Diferentemente do mercado de energia, onde os reflexos são imediatos, os efeitos sobre as commodities agrícolas costumam ocorrer de forma mais lenta.

O estudo avalia que os custos mais elevados de energia, frete, fertilizantes e logística devem ser gradualmente incorporados aos preços agrícolas. Como consequência, o Índice de Commodities Agropecuárias (IC-Br Agro) deve voltar a registrar valorização nos próximos meses.

A expectativa é que o indicador feche 2026 com crescimento de 8,8%, sinalizando um ambiente de custos mais elevados para a cadeia produtiva.

Outro fator de preocupação é a possibilidade de ocorrência de um fenômeno El Niño de forte intensidade, cenário que pode provocar alterações climáticas relevantes em importantes regiões produtoras, afetando produtividade e disponibilidade de alimentos.
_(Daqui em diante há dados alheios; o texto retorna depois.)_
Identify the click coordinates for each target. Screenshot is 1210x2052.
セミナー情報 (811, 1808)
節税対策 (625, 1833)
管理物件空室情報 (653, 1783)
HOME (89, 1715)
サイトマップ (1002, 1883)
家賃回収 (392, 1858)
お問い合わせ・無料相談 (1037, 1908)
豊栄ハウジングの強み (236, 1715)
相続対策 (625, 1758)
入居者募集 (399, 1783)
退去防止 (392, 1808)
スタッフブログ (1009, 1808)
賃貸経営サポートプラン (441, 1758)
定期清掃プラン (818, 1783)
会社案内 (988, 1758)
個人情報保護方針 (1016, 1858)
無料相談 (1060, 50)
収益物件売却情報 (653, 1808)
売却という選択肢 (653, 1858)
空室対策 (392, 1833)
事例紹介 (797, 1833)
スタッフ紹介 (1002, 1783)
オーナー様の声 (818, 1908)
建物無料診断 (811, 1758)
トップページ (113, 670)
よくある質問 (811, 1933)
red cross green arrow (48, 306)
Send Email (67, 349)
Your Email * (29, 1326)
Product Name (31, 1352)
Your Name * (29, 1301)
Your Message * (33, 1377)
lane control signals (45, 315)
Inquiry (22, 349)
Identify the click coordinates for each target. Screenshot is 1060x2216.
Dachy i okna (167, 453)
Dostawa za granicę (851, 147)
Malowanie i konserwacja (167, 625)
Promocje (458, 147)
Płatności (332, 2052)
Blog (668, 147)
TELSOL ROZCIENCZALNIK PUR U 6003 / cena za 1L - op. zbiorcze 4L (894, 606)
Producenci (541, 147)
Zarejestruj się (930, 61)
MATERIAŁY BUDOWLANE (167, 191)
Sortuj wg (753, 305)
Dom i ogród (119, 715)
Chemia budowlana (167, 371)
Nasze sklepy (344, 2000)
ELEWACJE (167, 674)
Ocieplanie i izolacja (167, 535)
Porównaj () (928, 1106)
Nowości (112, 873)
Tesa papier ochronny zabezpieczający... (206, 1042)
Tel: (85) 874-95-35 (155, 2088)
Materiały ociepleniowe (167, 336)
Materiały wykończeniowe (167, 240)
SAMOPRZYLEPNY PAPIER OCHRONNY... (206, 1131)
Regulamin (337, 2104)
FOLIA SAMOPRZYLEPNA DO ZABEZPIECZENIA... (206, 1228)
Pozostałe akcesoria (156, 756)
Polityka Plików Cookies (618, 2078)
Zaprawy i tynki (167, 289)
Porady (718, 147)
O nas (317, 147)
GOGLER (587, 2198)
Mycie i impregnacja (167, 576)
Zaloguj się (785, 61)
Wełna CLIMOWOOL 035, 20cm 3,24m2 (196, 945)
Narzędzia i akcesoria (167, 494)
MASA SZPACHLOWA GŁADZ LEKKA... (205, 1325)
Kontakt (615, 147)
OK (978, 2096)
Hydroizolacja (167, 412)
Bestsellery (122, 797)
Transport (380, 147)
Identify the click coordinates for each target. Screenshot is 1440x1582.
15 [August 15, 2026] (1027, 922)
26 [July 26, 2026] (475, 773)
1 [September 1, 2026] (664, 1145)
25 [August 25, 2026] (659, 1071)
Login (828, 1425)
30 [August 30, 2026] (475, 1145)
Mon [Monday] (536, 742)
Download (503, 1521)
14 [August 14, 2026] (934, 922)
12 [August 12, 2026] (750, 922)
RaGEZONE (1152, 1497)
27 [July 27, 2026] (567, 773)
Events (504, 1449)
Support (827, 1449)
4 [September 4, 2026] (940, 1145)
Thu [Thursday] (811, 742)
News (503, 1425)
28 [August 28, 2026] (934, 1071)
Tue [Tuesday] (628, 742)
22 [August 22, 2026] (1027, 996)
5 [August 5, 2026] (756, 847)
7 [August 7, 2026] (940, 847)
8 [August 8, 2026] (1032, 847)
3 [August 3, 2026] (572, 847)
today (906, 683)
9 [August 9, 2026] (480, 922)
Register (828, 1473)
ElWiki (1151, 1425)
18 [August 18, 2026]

Inflação dos alimentos pode ganhar força

O levantamento mostra que os alimentos in natura deverão ser os mais sensíveis aos efeitos do choque externo.

Frutas, hortaliças, legumes e outros produtos frescos costumam reagir rapidamente ao aumento dos custos de transporte, combustíveis e insumos agrícolas. Por isso, a projeção é que a inflação desse grupo alcance 9,6% ao final de 2026 e ultrapasse 10% em 2027.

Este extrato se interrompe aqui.